Indian Institute of Science Education and Research, Tirupati
- Motto: Creating infinite possibilities
- Type: Public university
- Established: 28 March 2015; 11 years ago
- Budget: ₹96.49 crore (US$10 million) (FY2023–24 est.)
- Chairperson: Jhillu Singh Yadav
- Director: Santanu Bhattacharya
- Academic staff: 79 (2025)
- Students: 1,069 (2025)
- Undergraduates: 795 (2025)
- Doctoral students: 274 (2025)
- Location: Tirupati, Andhra Pradesh, India 13°44′48″N 79°35′43″E﻿ / ﻿13.7467202°N 79.5953447°E
- Campus: Urban 250 acres (1.0 km^{2});
- Acronym: IISER Tirupati
- Website: www.iisertirupati.ac.in

= Indian Institute of Science Education and Research, Tirupati =

Higher education institution in India

Indian Institute of Science Education and Research, Tirupati commonly referred as IISER Tirupati, is an autonomous public university in Tirupati, Andhra Pradesh, India. It has been established by the Ministry of Human Resource Development, now the Ministry of Education.

IISER Tirupati started functioning in the 2015-2016 academic year, with the new batch arriving in the month of August. IISER Pune mentored this institute till the new director was appointed.

==History==
The institute was allocated to state of Andhra Pradesh as part of the AP bifurcation bill. The foundation stone of IISER Tirupati was laid on 28 March 2015 by the Union human resources minister, Smriti Irani & Chief Minister of Andhra Pradesh, N. Chandrababu Naidu.

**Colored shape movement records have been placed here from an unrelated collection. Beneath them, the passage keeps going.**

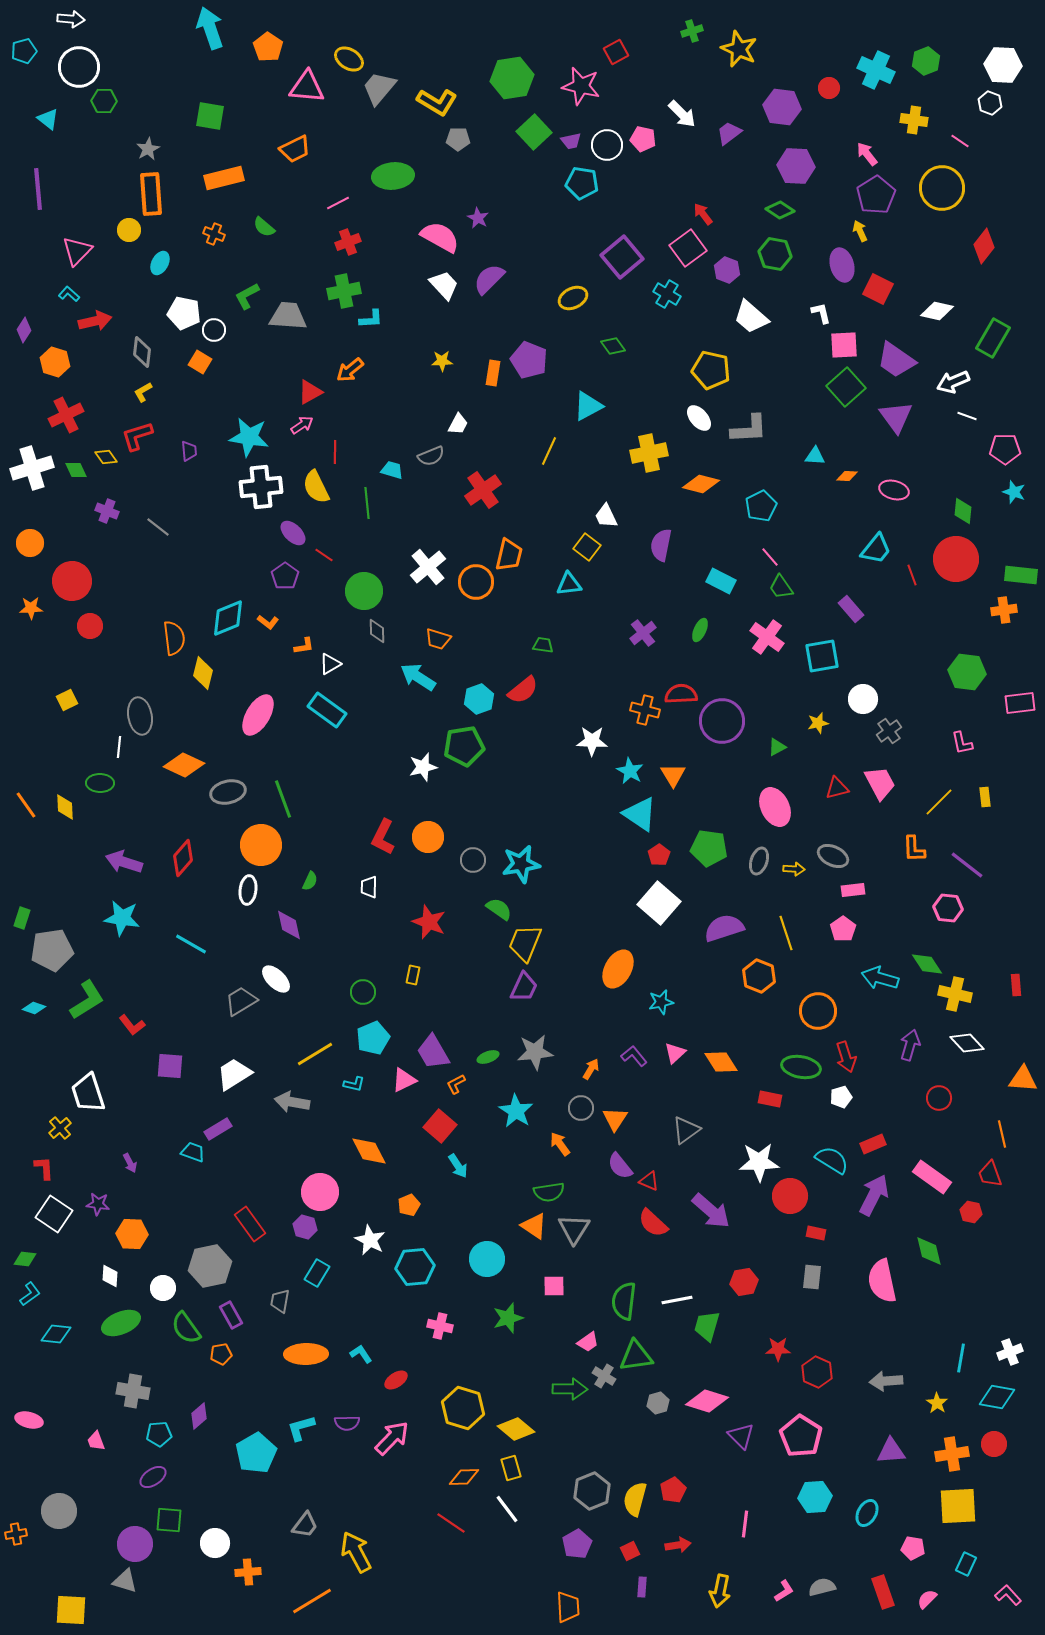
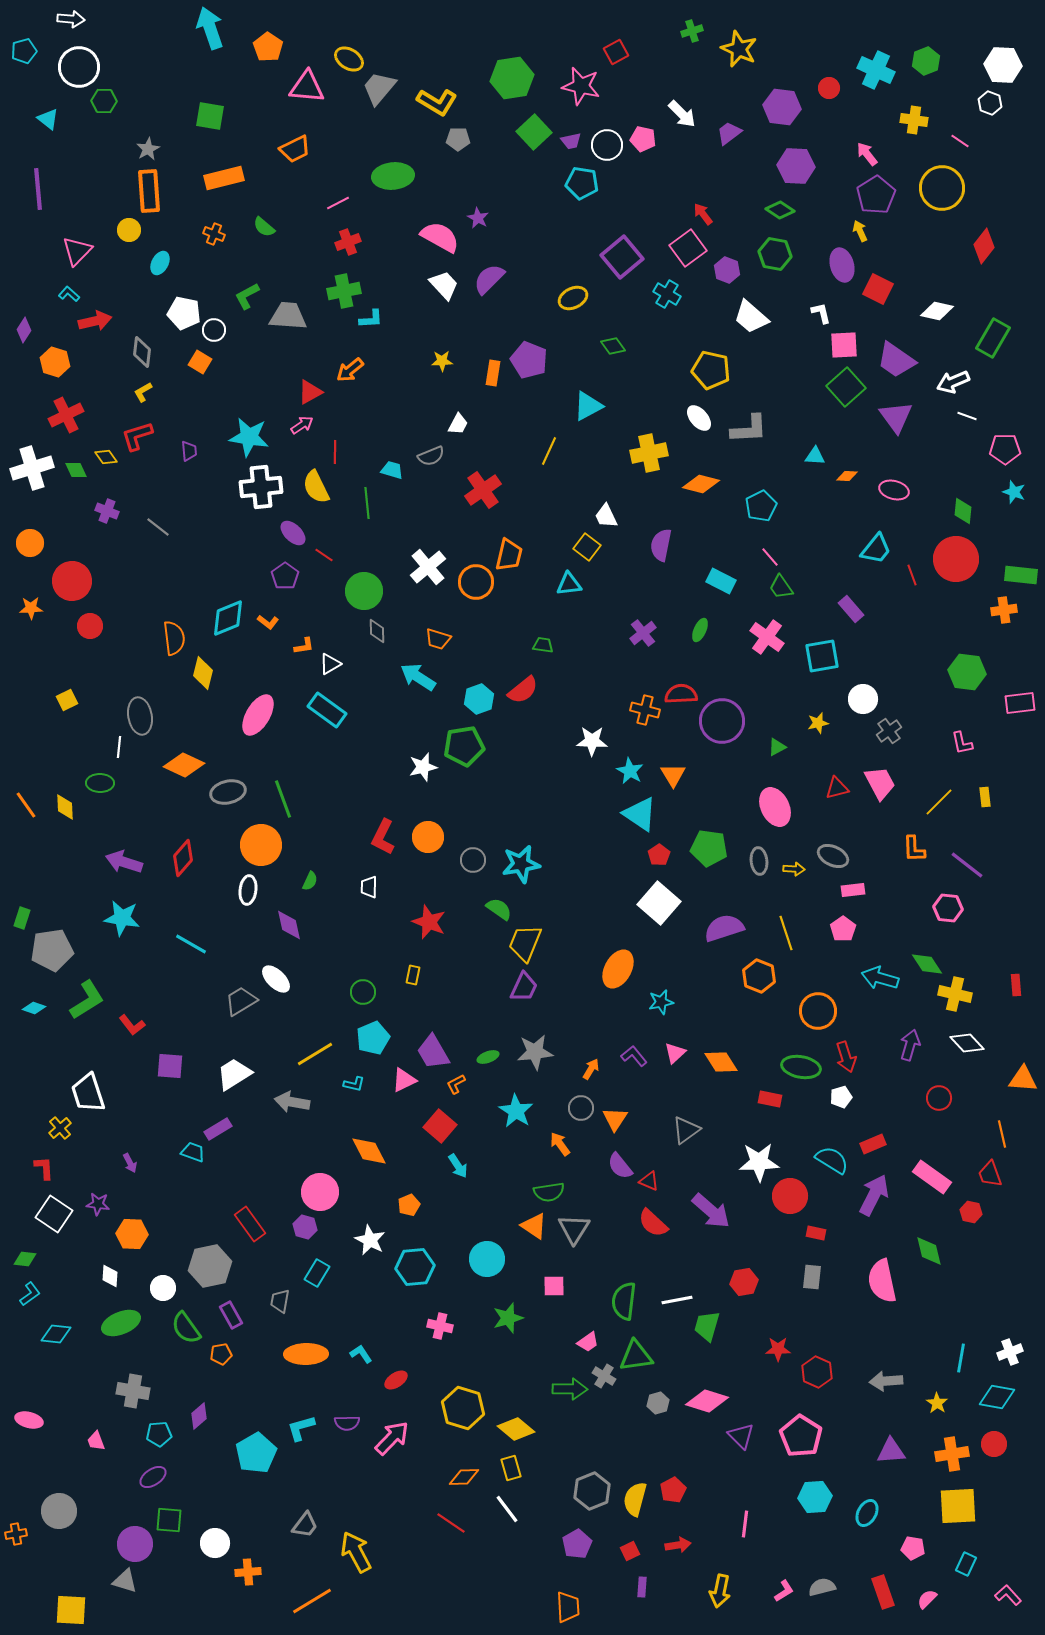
orange rectangle at (151, 194): moved 2 px left, 3 px up
gray ellipse at (759, 861): rotated 24 degrees counterclockwise
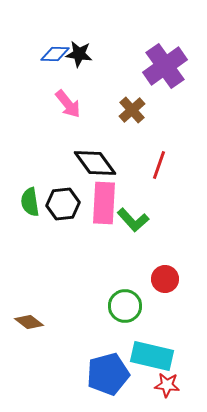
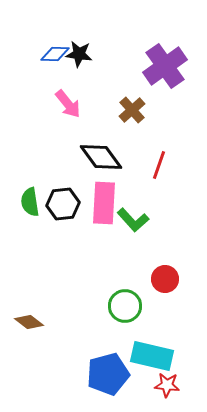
black diamond: moved 6 px right, 6 px up
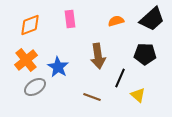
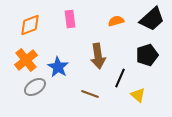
black pentagon: moved 2 px right, 1 px down; rotated 20 degrees counterclockwise
brown line: moved 2 px left, 3 px up
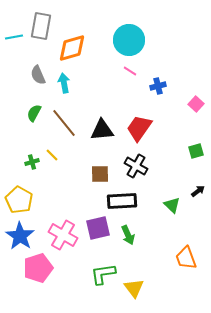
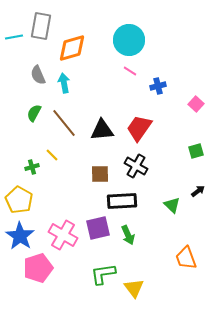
green cross: moved 5 px down
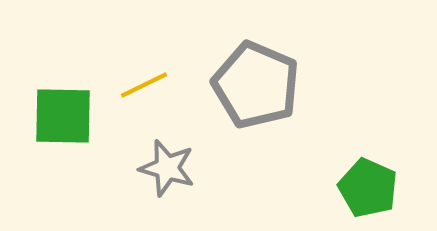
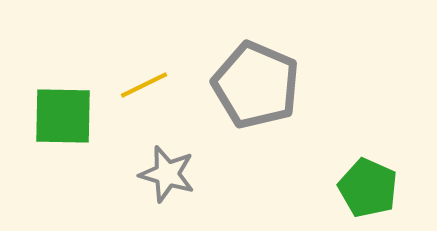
gray star: moved 6 px down
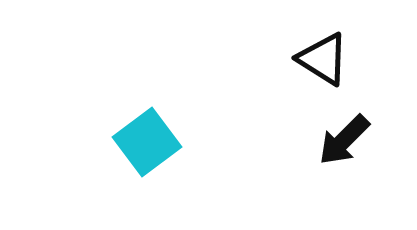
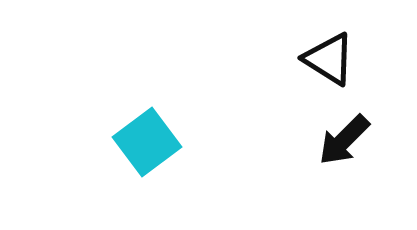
black triangle: moved 6 px right
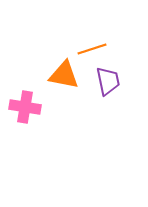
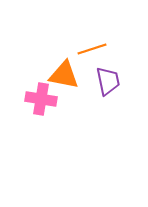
pink cross: moved 16 px right, 8 px up
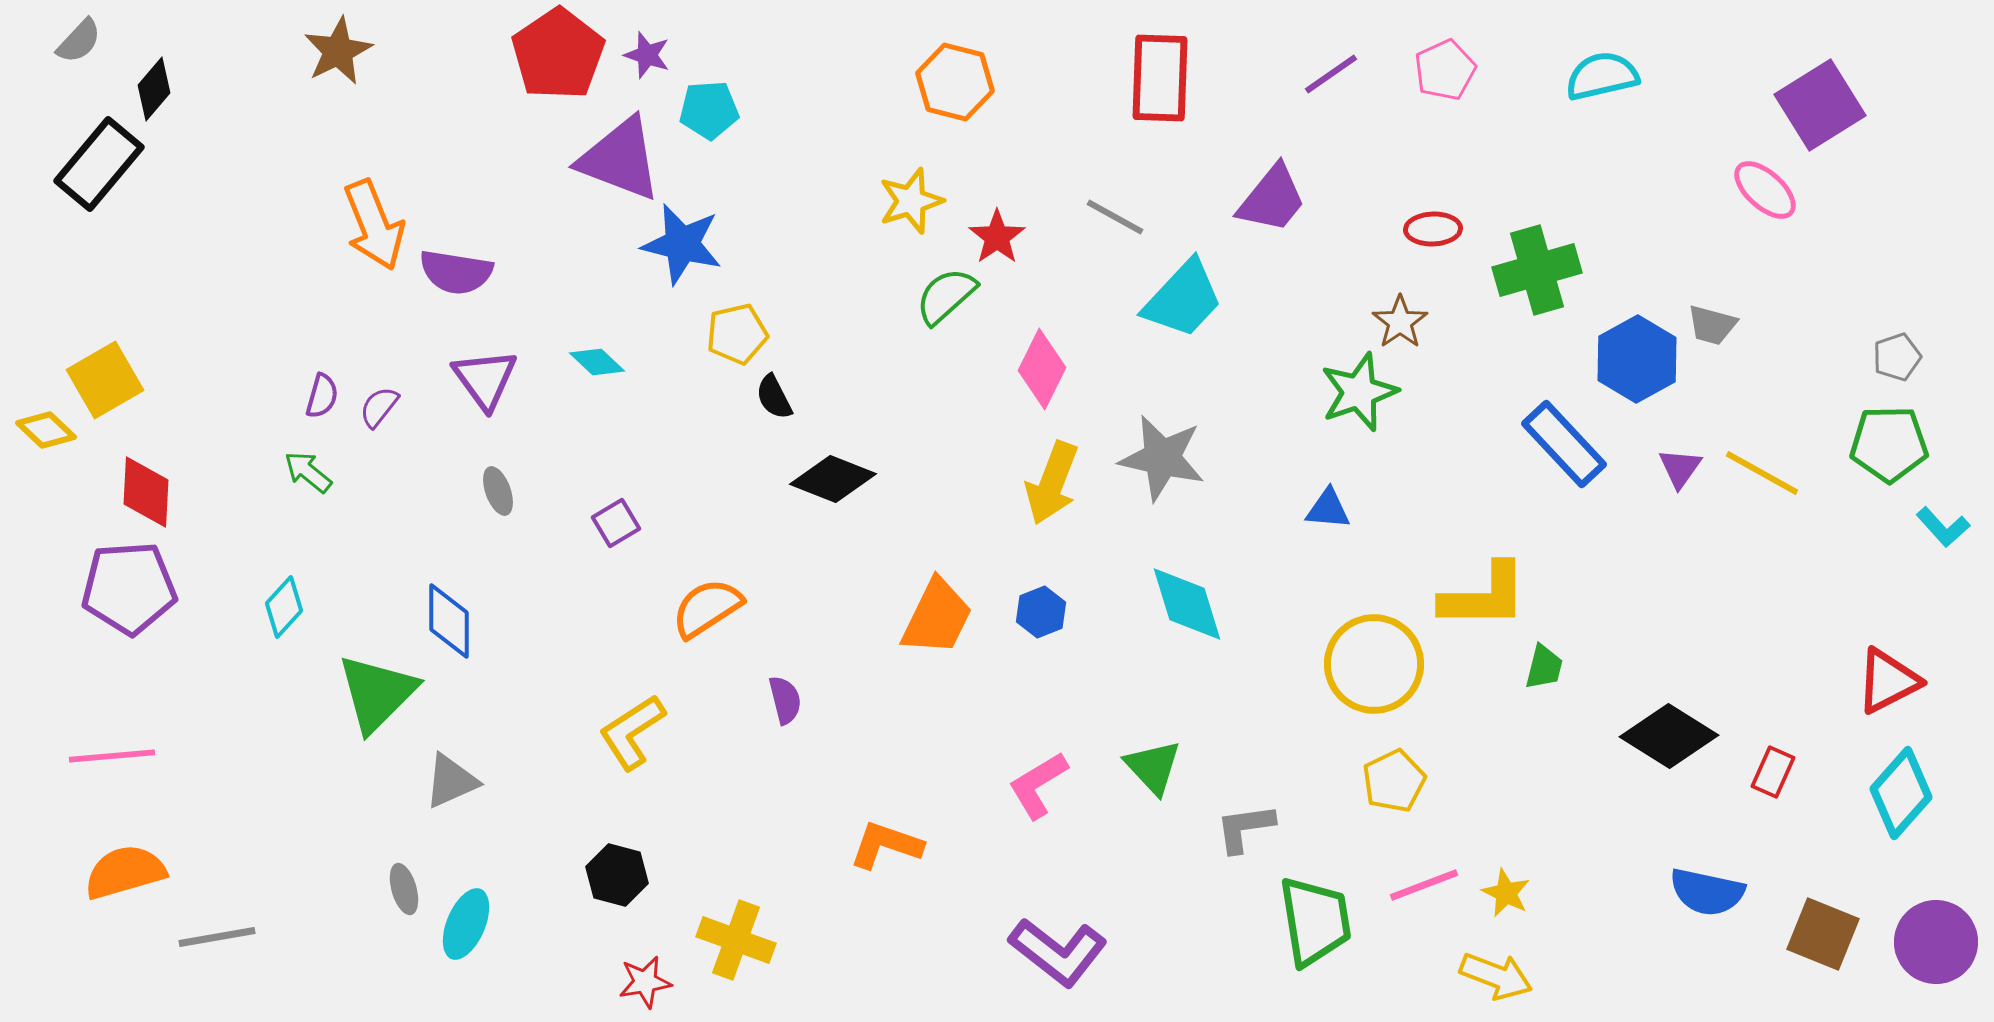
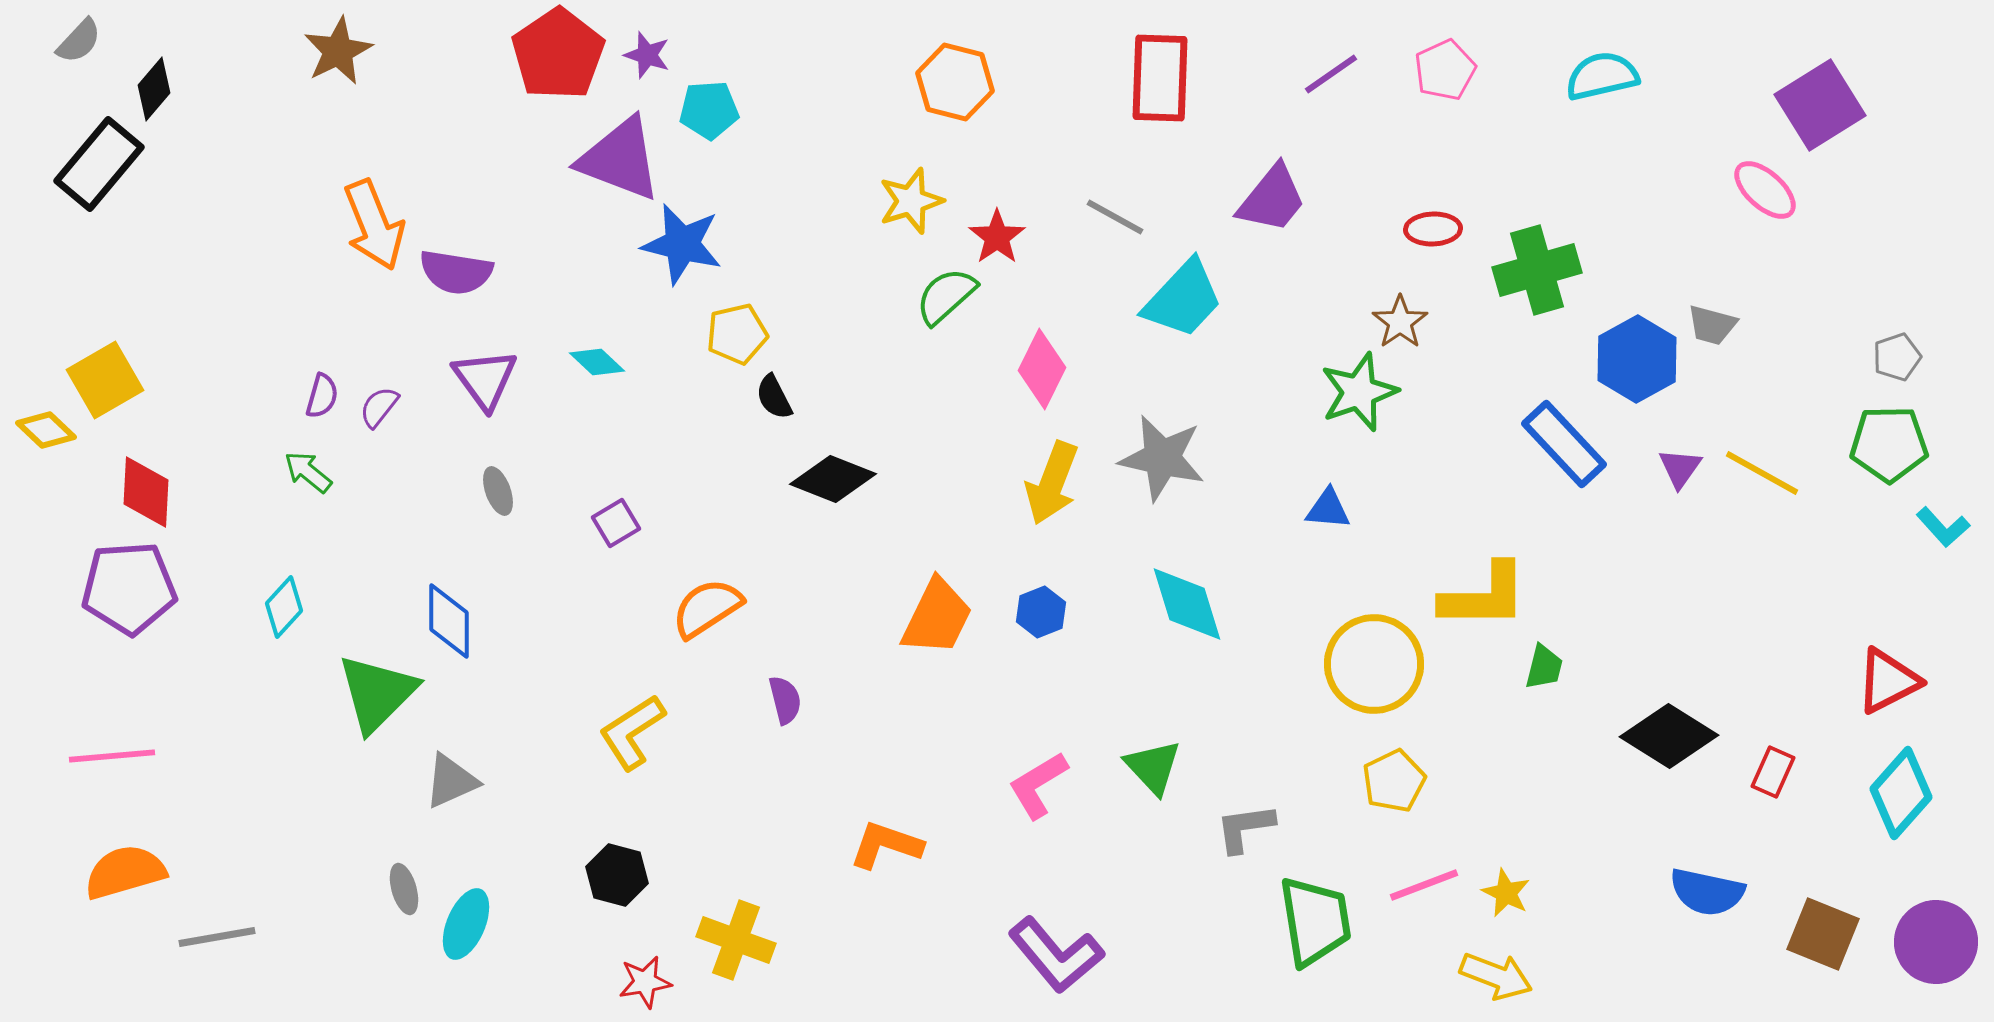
purple L-shape at (1058, 952): moved 2 px left, 3 px down; rotated 12 degrees clockwise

Initially, the institute had started functioning from a transit campus in the Sree Rama Educational Society, Tirupati. The Andhra Pradesh government has allocated a piece of land of over 250 acres for the permanent campus in Yerpedu.
Ground breaking ceremony of IISER Tirupati Main Campus building at Janaganapalli, Yerpedu Mandal, Tirupati District was done on 1 October 2020 and the construction was started. The permanent campus was constructed and has been operating there since 2024. In 2026, IISER Tirupati announced that it would work with the Canadian Dalhousie University and IIT Tirupati to build the Tirupati Tri-Institutional Global Innovation Campus.

==Academic programs==
- BS-MS Programme: IISER Tirupati offers Integrated Master's level (B.S.-M.S.) course. The BS-MS programme is for a duration of five years who have passed (10+2) level. Admission to this program is after 10+2 years of school training and is currently done in co-ordination with the other IISERs, IISc Bangalore and IIT Madras through the IISER Aptitude Test. Both JEE Advanced and KVPY were earlier modes of admission, which is now discontinued. Four years BS in Economics and Statistical Science will be offered from August 2025.
- PhD Programme: The PhD programme at IISER Tirupati was initiated in August 2017. It involves a combination of coursework, teaching assistantship along with a major research component. IISER Tirupati admits students to its doctoral programme in Physics, Mathematics, Biology, Chemistry, Earth & Climate Sciences, and associated inter-disciplinary areas of research. Mode of entry is through National level tests such as GATE, CSIR-UGC NET, JEST, JGEEBILS.
- Integrated PhD Programme: The integrated PhD (i-PhD) programme at IISER Tirupati was initiated in August 2018. It is aimed at highly motivated students who wish to pursue a career in scientific research. Mode of entry is through National level tests such as Joint Admission Test for Masters (JAM), NBHM, JEST, JGEEBILS.

== Facilities ==
IISER TIRUPATI has the following facilities: a gym with high end work out equipment, TV room, student activity room, canteen, a library with a variety of books, computer lab, an outdoor as well as indoor basketball court, cricket ground, football ground, badminton court (both outdoor and indoor), squash court , table tennis room, and chess room.

== Clubs ==
The college apart from its academics has different clubs looking into different matters. The clubs are usually led by teachers and the tasks are undertaken by students. The different clubs are - Prakriti club, Creative Filming club, Movie club, Sports club, PaCODEah the Tech Club,Shemushi or the quiz club, Bio-wissen club, Math club, Literary club Physics club, Chemistry club, Math club, Fovea photography club and CELESTIC (official Astronomy club).